→ Work order: Each entry should be returned exactly as written, with no pictures carried over.

→ Dataset entries:

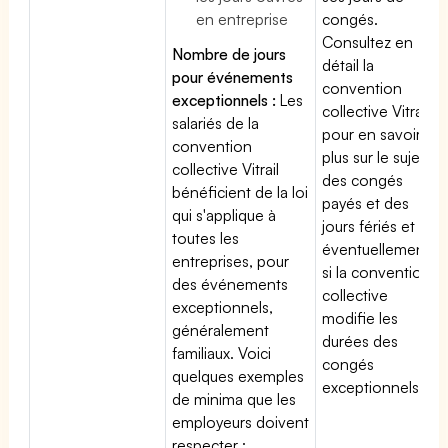
en entreprise
congés.
Consultez en
Nombre de jours
détail la
pour événements
convention
exceptionnels :
Les
collective Vitrail
salariés de la
pour en savoir
convention
plus sur le sujet
collective Vitrail
des congés
bénéficient de la loi
payés et des
qui s'applique à
jours fériés et
toutes les
éventuellement
entreprises, pour
si la convention
des événements
collective
exceptionnels,
modifie les
généralement
durées des
familiaux. Voici
congés
quelques exemples
exceptionnels.
de minima que les
employeurs doivent
respecter :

→ Solved exercise:
en entreprise
congés.
Consultez en
Nombre de jours
détail la
pour événements
convention
exceptionnels :
Les
collective Vitrail
salariés de la
pour en savoir
convention
plus sur le sujet
collective Vitrail
des congés
bénéficient de la loi
payés et des
qui s'applique à
jours fériés et
toutes les
éventuellement
entreprises, pour
si la convention
des événements
collective
exceptionnels,
modifie les
généralement
durées des
familiaux. Voici
congés
quelques exemples
exceptionnels.
de minima que les
employeurs doivent
respecter :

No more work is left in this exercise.